Light and Matter

Research in the program Light and Matter will proceed in four areas: investigations of optical and dynamic properties of liquid crystals and related soft matter systems, including the properties of composite systems and complex geometries; research of new materials with strong nonlinear optical response; investigations of laser materials and systems; use of lasers and optical methods in medicine. In all these areas similar and partly overlapping methods and instrumentation will be used. Dynamic light scattering with photon correlation technique will be used to study fluctuation properties of different liquid crystal systems, with emphasis on the role of interactions between liquid crystals and surfaces, and viscoelastic properties and their connection with microscopic models in ferroelectric and antiferroelectric liquid crystal phases.

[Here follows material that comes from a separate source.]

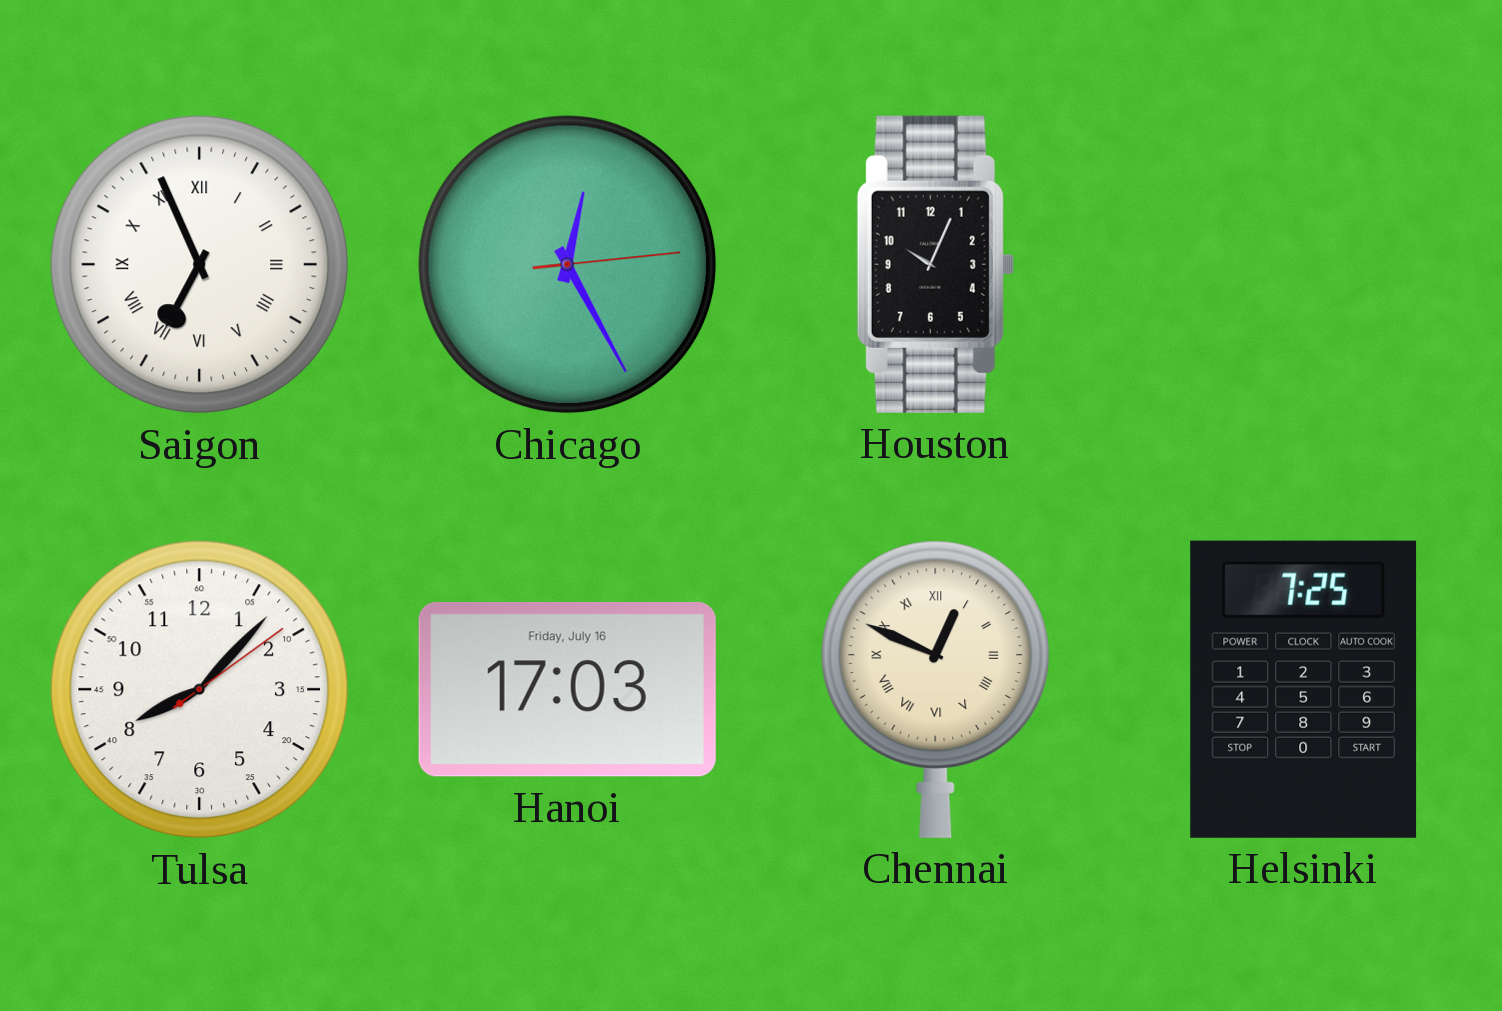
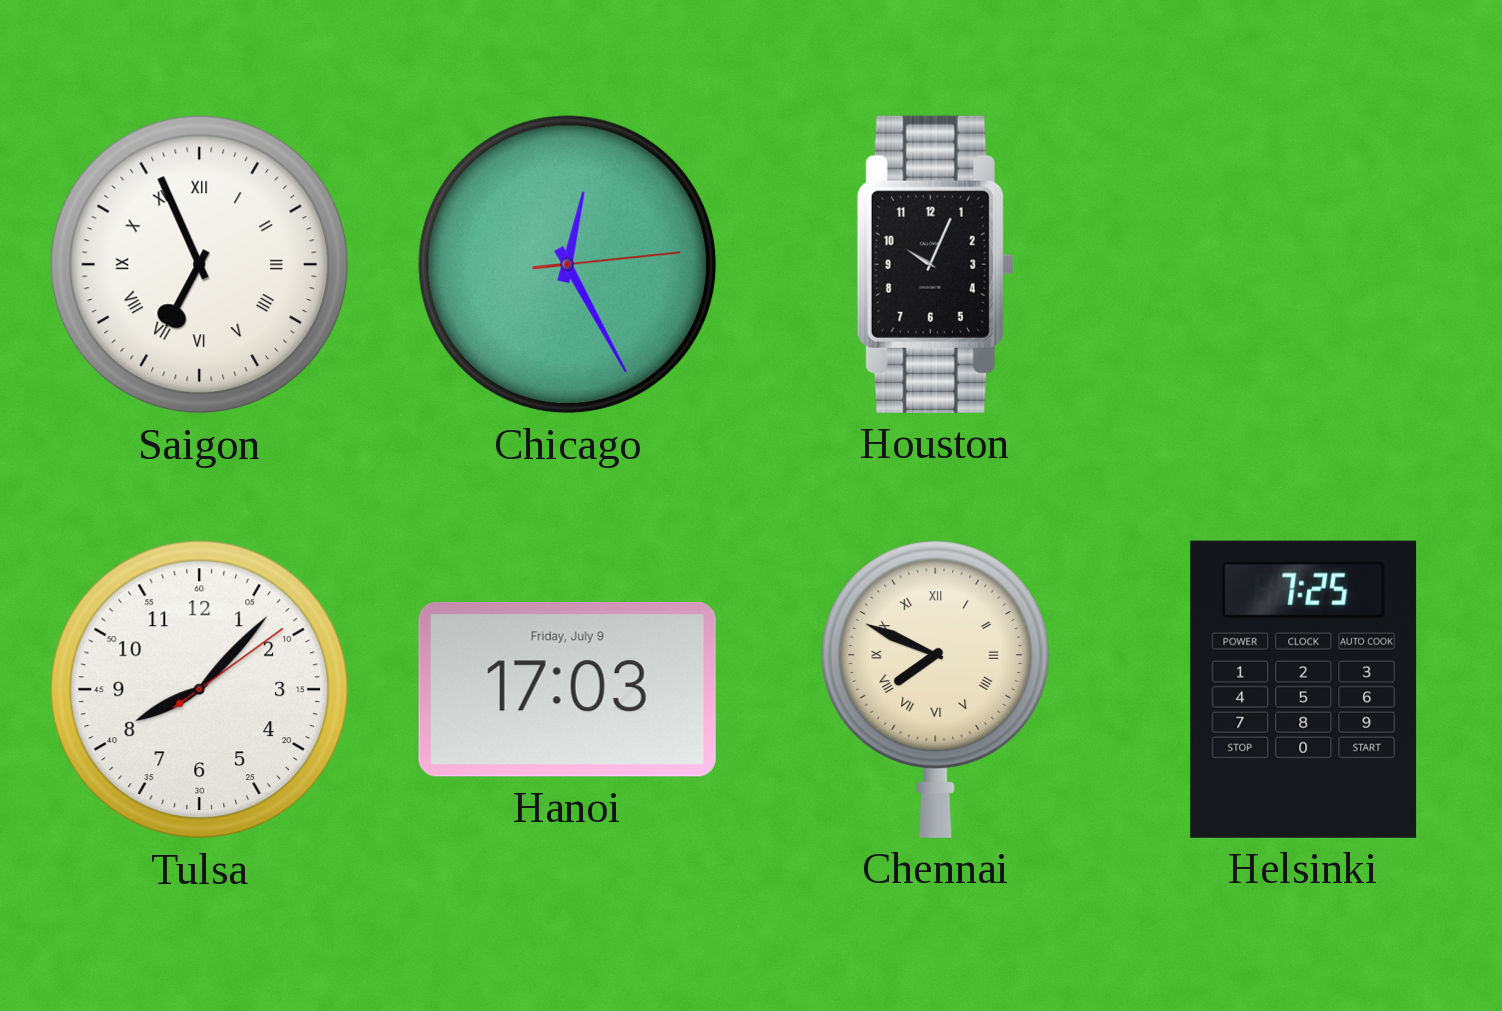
Hanoi date: Friday, July 16 -> Friday, July 9
Chennai: 12:49 -> 7:49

Defect structures in liquid crystals will be investigated with optical methods. The study of slow fluctuations and optical properties will be extended to other soft matter systems, for example to structures polyelectrolyte solutions and biological membranes. In polar spatially modulated liquid crystal phases we will investigate nonlinear optical processes like second harmonic generation and parametric amplification in the vicinity of spatial resonances due to the modulation. Time resolved optical spectroscopy will be used to study molecular dynamics in liquid crystals and similar materials on picosecond time-scale. In new crystal materials we will measure optical absorption, photoconduction, and photorefractive response, especially in the near infrared region. The aim is to find a material with a photorefractive response in the infrared that will be comparable with the existing materials in the blue-green region of the spectrum. Optical phase conjugation due to thermal and stimulated Brillouin scattering will also be investigated. In the field of laser physics and materials we will try to develop efficient and simple spectroscopic and optical methods to characterize laser system components. We will develop realistic and efficient computational models to study the behavior of lasers. In collaboration with medical specialists we will investigate the effects of strong laser light pulses on different tissues, at first primarily on dental tissues and skin. These results will be used to develop new lasers sources, specifically tailored for medical use.